Permanent. I want you to sit with that word for a moment.
Now show me the contract.
There isn't one. There's a wiki page. There's a community ethos. There's the goodwill of two founders who currently hold senior positions at Okta and Mozilla. What there is not — anywhere in the IndieWeb's legal architecture — is a binding mechanism that prevents acquisition, dissolution, or a quiet pivot the moment the right number lands in the right inbox.
That's not a collective or co-operative.
We've watched this sequence before. del.icio.us. Last.fm. Tumblr. A hundred smaller communities that believed the culture was the protection. It wasn't. Culture doesn't survive a liquidation event. "Permanent links" is a design principle, not a deed of ownership.
So. What happens if Elon offers them a billion dollars and they accept?
The honest answer is: nothing stops them. Nothing at all.
I'm still aligning with the principles. I'm just naming, clearly and for the record, that principles without legal architecture are a promise made in good faith by people who may not always be in a position to keep it. That's not a conspiracy. That's just how organisations work when the money gets serious.
Own your domain. That part, at least, is actually yours.
Update Two — same day, getting worse
I tried to register artoffaceless.com with IndieWeb. We've owned that domain and variations of it for over a decade. It is, by any reasonable definition, ours.

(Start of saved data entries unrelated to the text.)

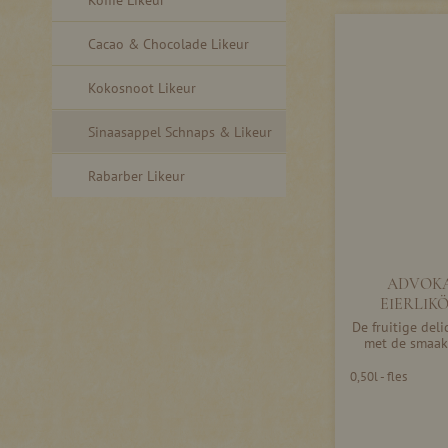
Cacao & Chocolade Likeur
Kokosnoot Likeur
Sinaasappel Schnaps & Likeur
Rabarber Likeur
ADVOKA
EIERLIK
De fruitige del
met de smaak
0,50l - fles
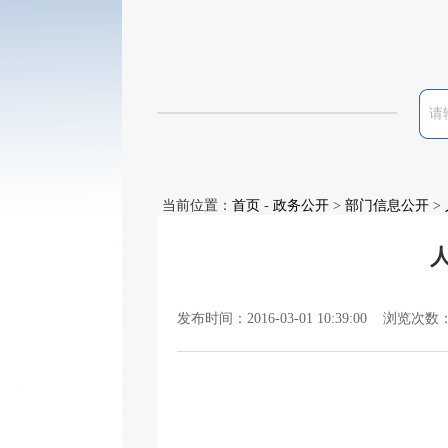
当前位置：
首页
-
政务公开
>
部门信息公开
>
发布时间：2016-03-01 10:39:00 浏览次数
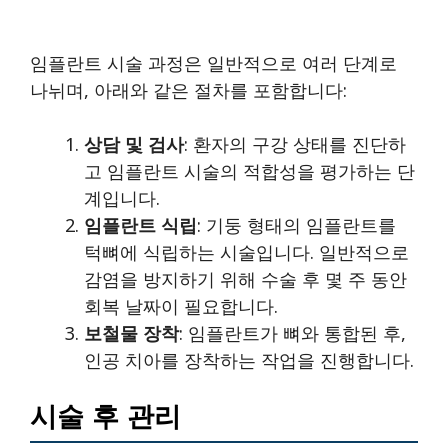
임플란트 시술 과정은 일반적으로 여러 단계로
나뉘며, 아래와 같은 절차를 포함합니다:
상담 및 검사
: 환자의 구강 상태를 진단하
고 임플란트 시술의 적합성을 평가하는 단
계입니다.
임플란트 식립
: 기둥 형태의 임플란트를
턱뼈에 식립하는 시술입니다. 일반적으로
감염을 방지하기 위해 수술 후 몇 주 동안
회복 날짜이 필요합니다.
보철물 장착
: 임플란트가 뼈와 통합된 후,
인공 치아를 장착하는 작업을 진행합니다.
시술 후 관리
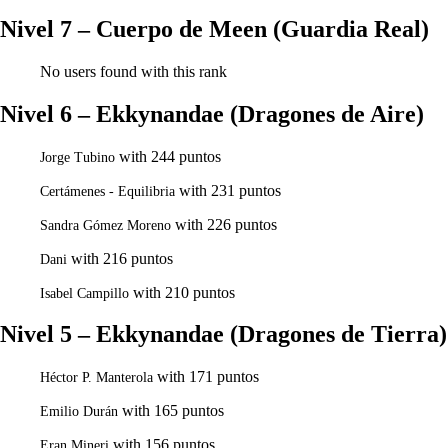
Nivel 7 – Cuerpo de Meen (Guardia Real)
No users found with this rank
Nivel 6 – Ekkynandae (Dragones de Aire)
with 244 puntos
Jorge Tubino
with 231 puntos
Certámenes - Equilibria
with 226 puntos
Sandra Gómez Moreno
with 216 puntos
Dani
with 210 puntos
Isabel Campillo
Nivel 5 – Ekkynandae (Dragones de Tierra)
with 171 puntos
Héctor P. Manterola
with 165 puntos
Emilio Durán
with 156 puntos
Eran Mineri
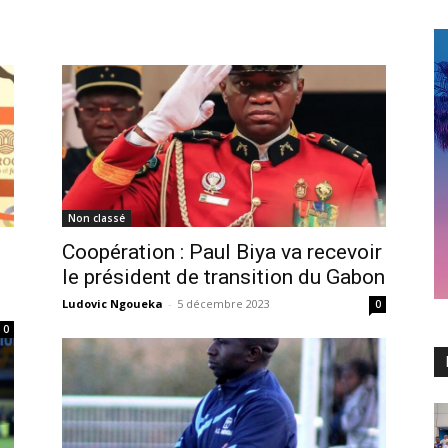
Non classé
Coopération : Paul Biya va recevoir
le président de transition du Gabon
Ludovic Ngoueka
-
5 décembre 2023
0
0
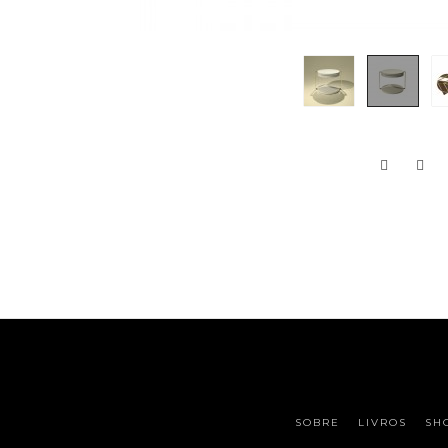
SOBRE
LIVROS
SH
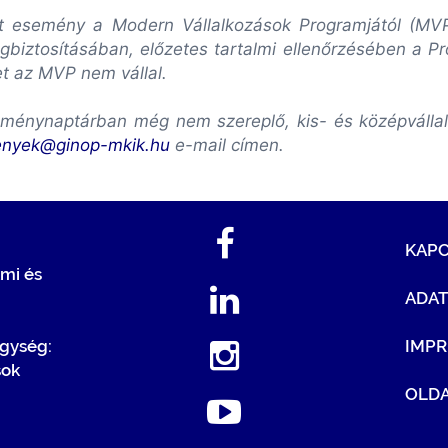
lott esemény a Modern Vállalkozások Programjától (M
biztosításában, előzetes tartalmi ellenőrzésében a P
et az MVP nem vállal.
ménynaptárban még nem szereplő, kis- és középvállalk
enyek@ginop-mkik.hu
e-mail címen.
KAP
mi és
ADA
egység:
IMP
sok
OLDA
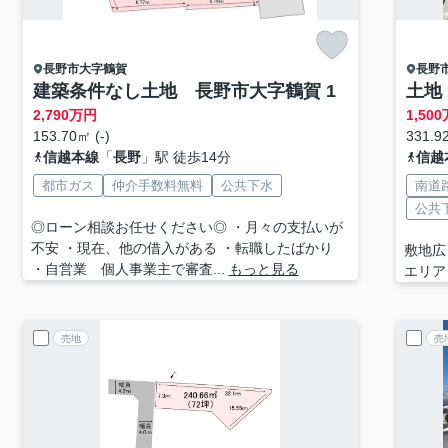
長野市
大字鶴賀
長野
建築条件なし土地 長野市大字鶴賀 1
土地
2,790
万円
1,500
153.70㎡ (-)
331.92
信越本線
「
長野
」駅 徒歩14分
信越
都市ガス
仲介手数料無料
公共下水
南道
公共
◎ローン相談お任せください◎ ・月々の支払いが
不安 ・現在、他の借入がある ・転職したばかり
敷地広
・自営業 個人事業主で審査...
もっと見る
エリア
売地
売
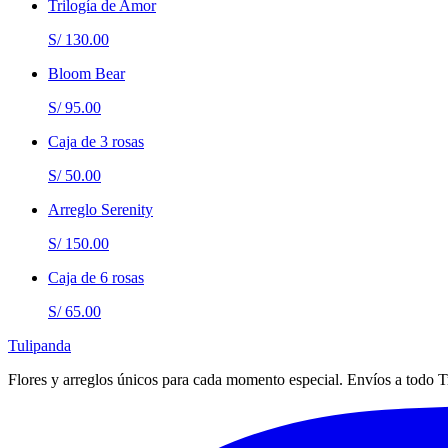
Trilogía de Amor
S/ 130.00
Bloom Bear
S/ 95.00
Caja de 3 rosas
S/ 50.00
Arreglo Serenity
S/ 150.00
Caja de 6 rosas
S/ 65.00
Tulipanda
Flores y arreglos únicos para cada momento especial. Envíos a todo Tr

Step 2 of their onboarding — "Set up Web Sign In" — returned an error. No rel=melinks could be found. To fix this, I needed to manually add code to my site's HTML — a rel=me tag in the header pointing to a social media profile — so their system could verify who I am.
The list of platforms they suggest for this verification: Google. Twitter. GitHub. Flickr. Facebook.
Twitter. Facebook. In 2026. On an independence platform.
I added the code. Our Bluesky handle, for context, is our domain — @artoffaceless.com — verified through Bluesky's own cryptographic domain check. By any reasonable measure, domain ownership is not in question. The validator found the link this time, but returned a new error: Bluesky "does not link back."

So I went to fix that on the Bluesky side. Here's the thing: unlike X, Bluesky has no dedicated website field in the profile. Our site was already linked in the profile description. It didn't matter. Their validator couldn't confirm the handshake.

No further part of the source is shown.